If we have 80% of class C1 and 20% of class C2, labelling randomly will then yields 1 - 0.8 x 0.8 - 0.2 x 0.2 = 0.32 Gini impurity value.

However, assigning randomly a class using the distribution seems like a bad strategy compared with simply assigning the most represented class in this node (in above example, you would just label C1 all the time and get only 20% of error instead of 32%).

In that case, I would be tempted to simply use this as a metric, since it is also the probability of mislabeling :

$$ I_m(p) = 1 - \max_i [ p_i] $$

Is there a deeper reason to use Gini and/or a good reason not to use this approach instead ? (In other words, Gini seems to over-estimate the mislabellings that will happen, isn't it ?)

[1] https://en.wikipedia.org/wiki/Decision_tree_learning#Gini_impurity


EDIT: Motivation

Suppose you have two classes $C_1$ and $C_2$, with probabilities $p_1$ and $p_2$ ($1 \ge p_1 \ge 0.5 \ge p_2 \ge 0$, $p_1 + p_2 = 1$).

You want to compare strategy "always label $C_1$" with strategy "label $C_1$ with $p_1$ probability, and $C_2$ with $p_2$ probability", thus the probability of success are respectively $p_1$ and $p_1^2 + p_2^2$.

We can rewrite this second one to:

$$ p_1^2 + p_2^2 = p_1^2 + 2p_1p_2 - 2p_1p_2 + p_2^2 = (p_1 + p_2)^2 - 2p_1p_2 = 1 - 2p_1p_2 $$

Thus, if we substract it to $p_1$:

$$ p_1 - 1 + 2p_1p_2 = 2p_1p_2 - p_2 = p_2 ( 2p_1 - 1) $$

Since $p_1 \ge 0.5$, then $p_2 ( 2p_1 - 1) \ge 0$, and thus:

$$ p_1 \ge p_1^2 + p_2^2 $$

So choosing the class with highest priority is always a better choice.


EDIT: Choosing an attribute

Suppose now we have $n_1$ items in $C_1$ and $n_2$ items in $C_2$. We have to choose which attribute $a \in A$ is the best to split the node.
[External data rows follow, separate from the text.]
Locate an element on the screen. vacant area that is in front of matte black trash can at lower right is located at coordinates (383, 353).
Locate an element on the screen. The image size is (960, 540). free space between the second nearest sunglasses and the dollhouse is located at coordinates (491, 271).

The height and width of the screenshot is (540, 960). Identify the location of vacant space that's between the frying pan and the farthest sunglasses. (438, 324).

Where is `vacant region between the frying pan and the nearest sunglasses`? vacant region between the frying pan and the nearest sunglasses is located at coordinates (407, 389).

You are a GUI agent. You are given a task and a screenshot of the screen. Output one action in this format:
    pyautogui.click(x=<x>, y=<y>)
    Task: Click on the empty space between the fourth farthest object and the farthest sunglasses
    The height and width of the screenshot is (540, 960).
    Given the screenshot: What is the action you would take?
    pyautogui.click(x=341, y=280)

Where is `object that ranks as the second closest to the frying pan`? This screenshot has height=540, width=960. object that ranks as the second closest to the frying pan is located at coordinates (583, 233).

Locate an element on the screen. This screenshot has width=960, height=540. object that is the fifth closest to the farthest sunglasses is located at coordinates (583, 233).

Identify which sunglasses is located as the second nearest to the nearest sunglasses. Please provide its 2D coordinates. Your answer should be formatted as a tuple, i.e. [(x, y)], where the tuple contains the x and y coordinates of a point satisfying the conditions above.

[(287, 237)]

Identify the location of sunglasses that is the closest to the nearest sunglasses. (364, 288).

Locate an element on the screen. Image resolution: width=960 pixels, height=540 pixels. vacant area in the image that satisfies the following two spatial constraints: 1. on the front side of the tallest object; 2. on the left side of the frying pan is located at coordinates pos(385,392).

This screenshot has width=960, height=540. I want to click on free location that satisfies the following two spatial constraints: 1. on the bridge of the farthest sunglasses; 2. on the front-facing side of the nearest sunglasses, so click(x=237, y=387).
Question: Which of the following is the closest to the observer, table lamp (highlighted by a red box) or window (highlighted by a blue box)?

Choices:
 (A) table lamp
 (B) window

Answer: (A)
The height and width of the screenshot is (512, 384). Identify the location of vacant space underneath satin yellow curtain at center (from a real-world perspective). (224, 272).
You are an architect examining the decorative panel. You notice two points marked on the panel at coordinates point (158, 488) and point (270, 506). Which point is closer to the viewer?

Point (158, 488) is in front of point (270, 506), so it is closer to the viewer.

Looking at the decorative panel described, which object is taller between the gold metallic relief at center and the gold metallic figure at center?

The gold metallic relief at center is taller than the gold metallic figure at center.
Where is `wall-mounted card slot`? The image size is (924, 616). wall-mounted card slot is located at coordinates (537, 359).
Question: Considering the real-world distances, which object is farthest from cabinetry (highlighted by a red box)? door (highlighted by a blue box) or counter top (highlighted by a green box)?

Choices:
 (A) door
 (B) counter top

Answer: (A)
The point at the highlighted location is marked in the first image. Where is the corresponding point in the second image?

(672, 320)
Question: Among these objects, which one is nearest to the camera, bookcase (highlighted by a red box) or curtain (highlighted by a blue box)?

If we use superscript $n^v$ for number of items that have a value $v$ for a given attribute (and $n^v_1$ items of $C_1$ that have value $v$), I propose we use the score:

$$ \sum_v \frac{n^v}{n_1 + n_2} \frac{max(n^v_1, n^v_2)}{n^v_1 + n^v_2} $$

As a criterion instead of Gini.

Note, since $n^v = n^v_1 + n^v_2$ and $n_1 + n_2$ doesn't depend on the choosen attribute, this can be rewritten:

$$ \sum_v max(n^v_1, n^v_2) $$

And simply interpreted as the number of items in the dataset that will be properly classified.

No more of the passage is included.